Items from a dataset
>>>

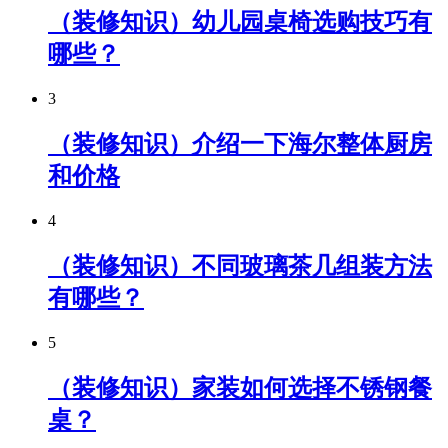
（装修知识）幼儿园桌椅选购技巧有
哪些？
3
（装修知识）介绍一下海尔整体厨房
和价格
4
（装修知识）不同玻璃茶几组装方法
有哪些？
5
（装修知识）家装如何选择不锈钢餐
桌？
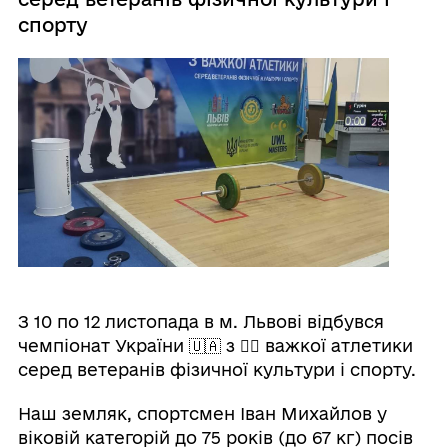
спорту
З 10 по 12 листопада в м. Львові відбувся
чемпіонат України 🇺🇦 з 🏋‍♂️ важкої атлетики
серед ветеранів фізичної культури і спорту.
Наш земляк, спортсмен Іван Михайлов у
віковій категорій до 75 років (до 67 кг) посів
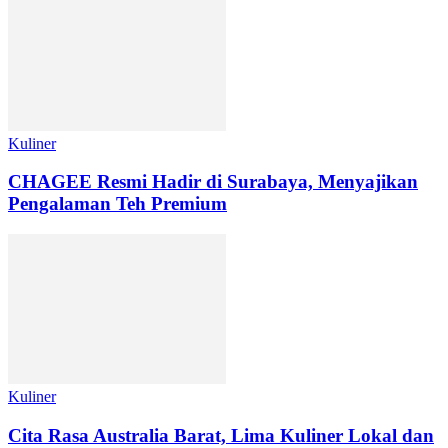
Kuliner
CHAGEE Resmi Hadir di Surabaya, Menyajikan
Pengalaman Teh Premium
Kuliner
Cita Rasa Australia Barat, Lima Kuliner Lokal dan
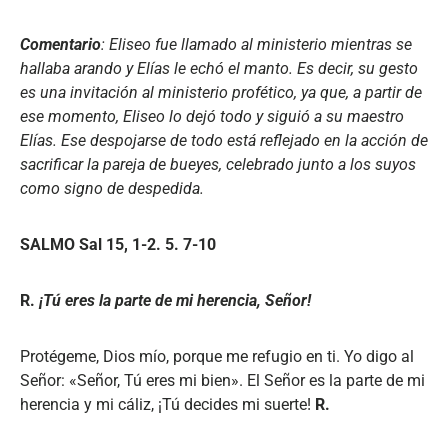
Comentario
: Eliseo fue llamado al ministerio mientras se
hallaba arando y Elías le echó el manto. Es decir, su gesto
es una invitación al ministerio profético, ya que, a partir de
ese momento, Eliseo lo dejó todo y siguió a su maestro
Elías. Ese despojarse de todo está reflejado en la acción de
sacrificar la pareja de bueyes, celebrado junto a los suyos
como signo de despedida.
SALMO Sal 15, 1-2. 5. 7-10
R.
¡Tú eres la parte de mi herencia, Señor!
Protégeme, Dios mío, porque me refugio en ti. Yo digo al
Señor: «Señor, Tú eres mi bien». El Señor es la parte de mi
herencia y mi cáliz, ¡Tú decides mi suerte!
R.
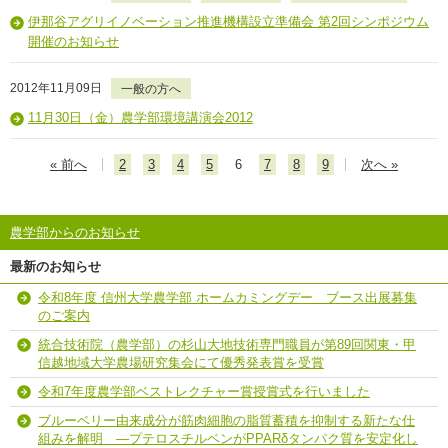
伊那谷アグリイノベーション推進機構設立準備会 第2回シンポジウム
開催のお知らせ
2012年11月09日
一般の方へ
11月30日（金）農学部環境講演会2012
« 前へ
2
3
4
5
6
7
8
9
次へ »
農学部からのお知らせ
最新のお知らせ
令和8年度 信州大学農学部 ホームカミングデー ブース出展募集
のご案内
統合技術院（農学部）の杉山大地技術専門職員が第89回関東・甲
信越地域大学農場研究集会にて優秀発表賞を受賞
令和7年度農学部ベストレクチャー賞授賞式を行いました
ブルーベリー由来成分が筋肉細胞の脂質蓄積を抑制する新たな仕
組みを解明 ―プテロスチルベンがPPARδタンパク質を安定化し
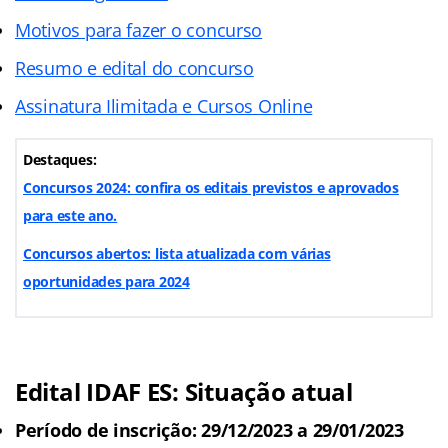
Motivos para fazer o concurso
Resumo e edital do concurso
Assinatura Ilimitada e Cursos Online
Destaques:
Concursos 2024: confira os editais previstos e aprovados
para este ano.
Concursos abertos: lista atualizada com várias
oportunidades para 2024
Edital IDAF ES: Situação atual
Período de inscrição: 29/12/2023 a 29/01/2023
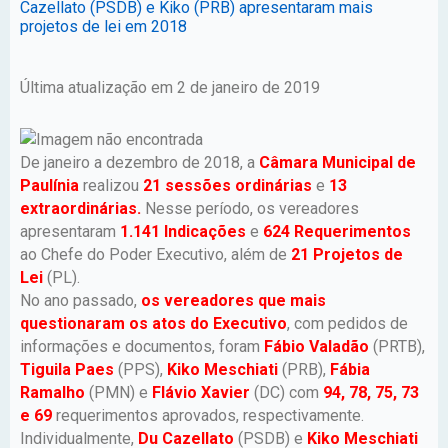
Cazellato (PSDB) e Kiko (PRB) apresentaram mais
projetos de lei em 2018
Última atualização em 2 de janeiro de 2019
De janeiro a dezembro de 2018, a
Câmara Municipal de
Paulínia
realizou
21 sessões ordinárias
e
13
extraordinárias.
Nesse período, os vereadores
apresentaram
1.141 Indicações
e
624 Requerimentos
ao Chefe do Poder Executivo, além de
21 Projetos de
Lei
(PL).
No ano passado,
os vereadores que mais
questionaram os atos do Executivo
, com pedidos de
informações e documentos, foram
Fábio Valadão
(PRTB),
Tiguila Paes
(PPS),
Kiko Meschiati
(PRB),
Fábia
Ramalho
(PMN) e
Flávio Xavier
(DC) com
94, 78, 75, 73
e 69
requerimentos aprovados, respectivamente.
Individualmente,
Du Cazellato
(PSDB) e
Kiko Meschiati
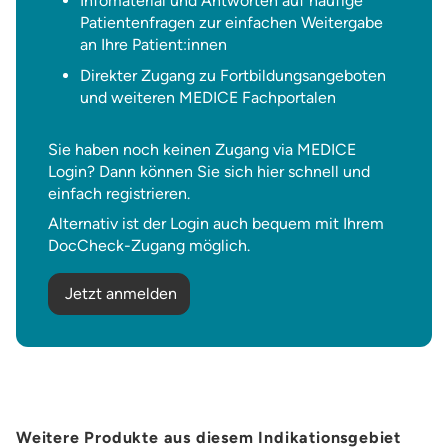
Infomaterial und Antworten auf häufige
Patientenfragen zur einfachen Weitergabe
an Ihre Patient:innen
Direkter Zugang zu Fortbildungsangeboten
und weiteren MEDICE Fachportalen
Sie haben noch keinen Zugang via MEDICE
Login? Dann können Sie sich hier schnell und
einfach registrieren.
Alternativ ist der Login auch bequem mit Ihrem
DocCheck-Zugang möglich.
Jetzt anmelden
Weitere Produkte aus diesem Indikationsgebiet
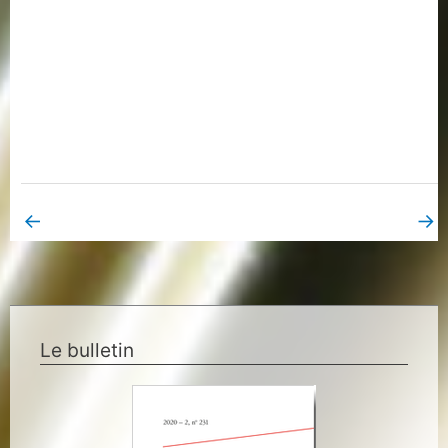
←
→
Book Page précédent
Book Page suivant
Le bulletin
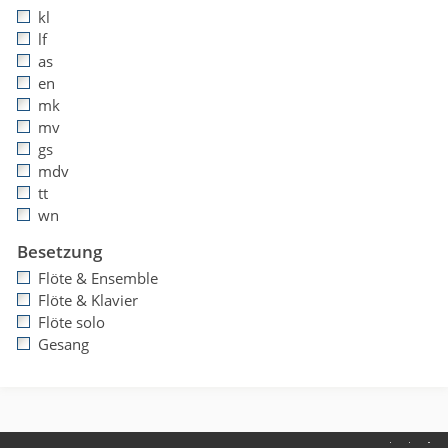
kl
lf
as
en
mk
mv
gs
mdv
tt
wn
Besetzung
Flöte & Ensemble
Flöte & Klavier
Flöte solo
Gesang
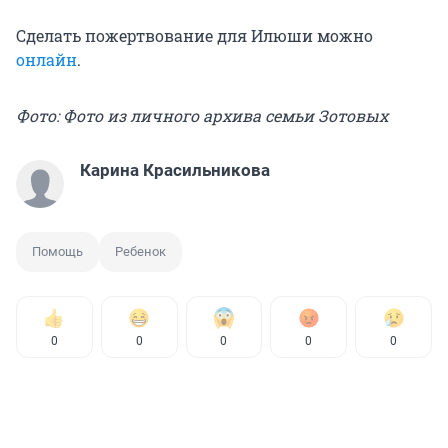
Сделать пожертвование для Илюши можно
онлайн
.
Фото: Фото из личного архива семьи Зотовых
Карина Красильникова
Помощь
Ребенок
0
0
0
0
0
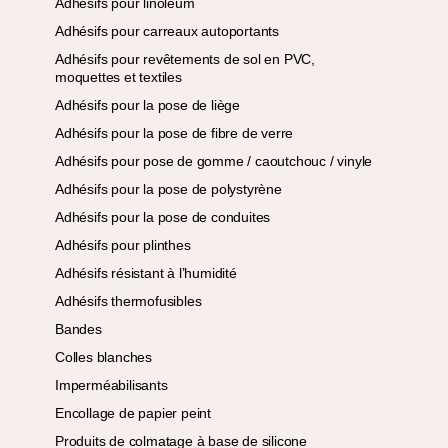
Adhésifs pour linoléum
Adhésifs pour carreaux autoportants
Adhésifs pour revêtements de sol en PVC,
moquettes et textiles
Adhésifs pour la pose de liège
Adhésifs pour la pose de fibre de verre
Adhésifs pour pose de gomme / caoutchouc / vinyle
Adhésifs pour la pose de polystyrène
Adhésifs pour la pose de conduites
Adhésifs pour plinthes
Adhésifs résistant à l’humidité
Adhésifs thermofusibles
Bandes
Colles blanches
Imperméabilisants
Encollage de papier peint
Produits de colmatage à base de silicone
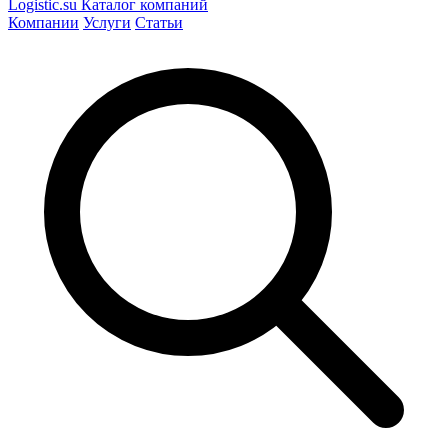
Logistic
.su
Каталог компаний
Компании
Услуги
Статьи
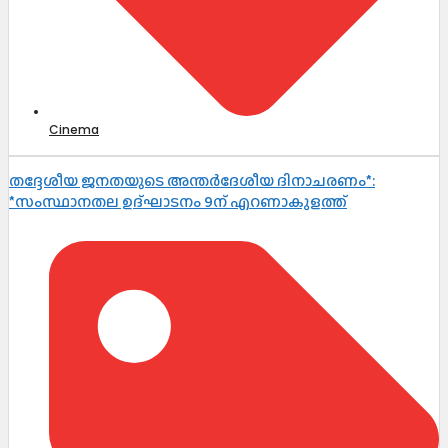
Cinema
തദ്ദേശീയ ജനതയുടെ അന്തർദേശീയ ദിനാചരണം*:
*സംസ്ഥാനതല ഉദ്ഘാടനം 9ന് എറണാകുളത്ത്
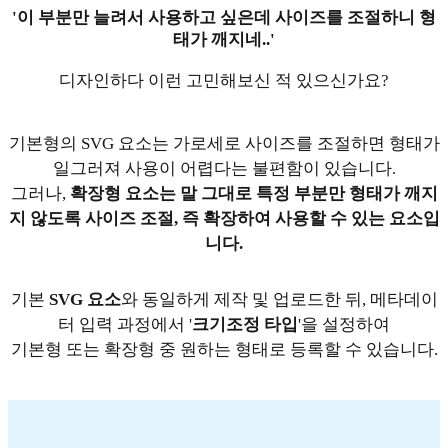
'이 부분만 늘려서 사용하고 싶은데 사이즈를 조절하니 형
태가 깨지네..'
디자인하다 이런 고민해보신 적 있으신가요?
기본형의 SVG 요소는 가로세로 사이즈를 조절하면 형태가
일그러져 사용이 어렵다는 불편함이 있습니다.
그러나,
확장형 요소는 말 그대로 특정 부분만 형태가 깨지
지 않도록 사이즈 조절, 즉 확장하여 사용할 수 있는 요소입
니다.
기본
SVG 요소
와 동일하게 제작 및 업로드한 뒤, 메타데이
터 입력 과정에서 '
크기조정 타입
'을 설정하여
기본형 또는 확장형 중 원하는 형태로 등록할 수 있습니다.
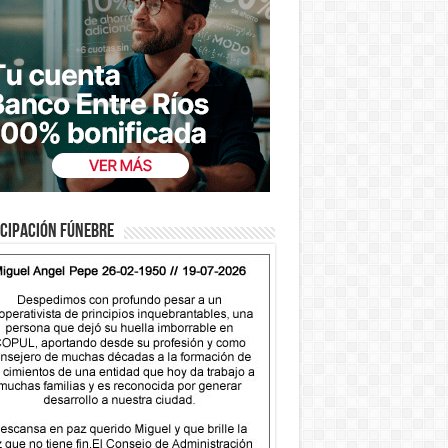
cipación fúnebre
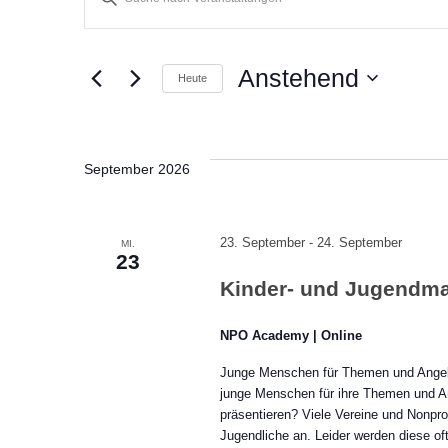
Veranstaltungen
Veranstaltungen
Schlüsselwort
eingeben.
Suche
Suche
Anstehend
und
Heute
nach
Datum
Ansichten,
Veranstaltungen
wählen.
Schlüsselwort.
Navigation
September 2026
23. September
-
24. September
MI.
23
Kinder- und Jugendma
NPO Academy | Online
Junge Menschen für Themen und Angeb
junge Menschen für ihre Themen und An
präsentieren? Viele Vereine und Nonprofi
Jugendliche an. Leider werden diese of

<<<

**Instructions for the task**
Repeat every entry above word for word, and include no pictures.

**Solution**
（装修知识）幼儿园桌椅选购技巧有
哪些？
3
（装修知识）介绍一下海尔整体厨房
和价格
4
（装修知识）不同玻璃茶几组装方法
有哪些？
5
（装修知识）家装如何选择不锈钢餐
桌？
спорту
З 10 по 12 листопада в м. Львові відбувся
чемпіонат України 🇺🇦 з 🏋‍♂️ важкої атлетики
серед ветеранів фізичної культури і спорту.
Наш земляк, спортсмен Іван Михайлов у
віковій категорій до 75 років (до 67 кг) посів
Kuliner
CHAGEE Resmi Hadir di Surabaya, Menyajikan
Pengalaman Teh Premium
Kuliner
Cita Rasa Australia Barat, Lima Kuliner Lokal dan
Comentario
: Eliseo fue llamado al ministerio mientras se
hallaba arando y Elías le echó el manto. Es decir, su gesto
es una invitación al ministerio profético, ya que, a partir de
ese momento, Eliseo lo dejó todo y siguió a su maestro
Elías. Ese despojarse de todo está reflejado en la acción de
sacrificar la pareja de bueyes, celebrado junto a los suyos
como signo de despedida.
SALMO Sal 15, 1-2. 5. 7-10
R.
¡Tú eres la parte de mi herencia, Señor!
Protégeme, Dios mío, porque me refugio en ti. Yo digo al
Señor: «Señor, Tú eres mi bien». El Señor es la parte de mi
herencia y mi cáliz, ¡Tú decides mi suerte!
R.
伊那谷アグリイノベーション推進機構設立準備会 第2回シンポジウム
開催のお知らせ
2012年11月09日
一般の方へ
11月30日（金）農学部環境講演会2012
« 前へ
2
3
4
5
6
7
8
9
次へ »
農学部からのお知らせ
最新のお知らせ
令和8年度 信州大学農学部 ホームカミングデー ブース出展募集
のご案内
統合技術院（農学部）の杉山大地技術専門職員が第89回関東・甲
信越地域大学農場研究集会にて優秀発表賞を受賞
令和7年度農学部ベストレクチャー賞授賞式を行いました
ブルーベリー由来成分が筋肉細胞の脂質蓄積を抑制する新たな仕
組みを解明 ―プテロスチルベンがPPARδタンパク質を安定化し
Motivos para fazer o concurso
Resumo e edital do concurso
Assinatura Ilimitada e Cursos Online
Destaques:
Concursos 2024: confira os editais previstos e aprovados
para este ano.
Concursos abertos: lista atualizada com várias
oportunidades para 2024
Edital IDAF ES: Situação atual
Período de inscrição: 29/12/2023 a 29/01/2023
Cazellato (PSDB) e Kiko (PRB) apresentaram mais
projetos de lei em 2018
Última atualização em 2 de janeiro de 2019
De janeiro a dezembro de 2018, a
Câmara Municipal de
Paulínia
realizou
21 sessões ordinárias
e
13
extraordinárias.
Nesse período, os vereadores
apresentaram
1.141 Indicações
e
624 Requerimentos
ao Chefe do Poder Executivo, além de
21 Projetos de
Lei
(PL).
No ano passado,
os vereadores que mais
questionaram os atos do Executivo
, com pedidos de
informações e documentos, foram
Fábio Valadão
(PRTB),
Tiguila Paes
(PPS),
Kiko Meschiati
(PRB),
Fábia
Ramalho
(PMN) e
Flávio Xavier
(DC) com
94, 78, 75, 73
e 69
requerimentos aprovados, respectivamente.
Individualmente,
Du Cazellato
(PSDB) e
Kiko Meschiati
Infomaterial und Antworten auf häufige
Patientenfragen zur einfachen Weitergabe
an Ihre Patient:innen
Direkter Zugang zu Fortbildungsangeboten
und weiteren MEDICE Fachportalen
Sie haben noch keinen Zugang via MEDICE
Login? Dann können Sie sich hier schnell und
einfach registrieren.
Alternativ ist der Login auch bequem mit Ihrem
DocCheck-Zugang möglich.
Jetzt anmelden
Weitere Produkte aus diesem Indikationsgebiet
←
→
Book Page précédent
Book Page suivant
Le bulletin
kl
lf
as
en
mk
mv
gs
mdv
tt
wn
Besetzung
Flöte & Ensemble
Flöte & Klavier
Flöte solo
Gesang
Сделать пожертвование для Илюши можно
онлайн
.
Фото: Фото из личного архива семьи Зотовых
Карина Красильникова
Помощь
Ребенок
0
0
0
0
0
Adhésifs pour linoléum
Adhésifs pour carreaux autoportants
Adhésifs pour revêtements de sol en PVC,
moquettes et textiles
Adhésifs pour la pose de liège
Adhésifs pour la pose de fibre de verre
Adhésifs pour pose de gomme / caoutchouc / vinyle
Adhésifs pour la pose de polystyrène
Adhésifs pour la pose de conduites
Adhésifs pour plinthes
Adhésifs résistant à l’humidité
Adhésifs thermofusibles
Bandes
Colles blanches
Imperméabilisants
Encollage de papier peint
Produits de colmatage à base de silicone
Logistic
.su
Каталог компаний
Компании
Услуги
Статьи
Cinema
തദ്ദേശീയ ജനതയുടെ അന്തർദേശീയ ദിനാചരണം*:
*സംസ്ഥാനതല ഉദ്ഘാടനം 9ന് എറണാകുളത്ത്
'이 부분만 늘려서 사용하고 싶은데 사이즈를 조절하니 형
태가 깨지네..'
디자인하다 이런 고민해보신 적 있으신가요?
기본형의 SVG 요소는 가로세로 사이즈를 조절하면 형태가
일그러져 사용이 어렵다는 불편함이 있습니다.
그러나,
확장형 요소는 말 그대로 특정 부분만 형태가 깨지
지 않도록 사이즈 조절, 즉 확장하여 사용할 수 있는 요소입
니다.
기본
SVG 요소
와 동일하게 제작 및 업로드한 뒤, 메타데이
터 입력 과정에서 '
크기조정 타입
'을 설정하여
기본형 또는 확장형 중 원하는 형태로 등록할 수 있습니다.
cipación fúnebre
Veranstaltungen
Veranstaltungen
Schlüsselwort
eingeben.
Suche
Suche
Anstehend
und
Heute
nach
Datum
Ansichten,
Veranstaltungen
wählen.
Schlüsselwort.
Navigation
September 2026
23. September
-
24. September
MI.
23
Kinder- und Jugendma
NPO Academy | Online
Junge Menschen für Themen und Angeb
junge Menschen für ihre Themen und An
präsentieren? Viele Vereine und Nonprofi
Jugendliche an. Leider werden diese of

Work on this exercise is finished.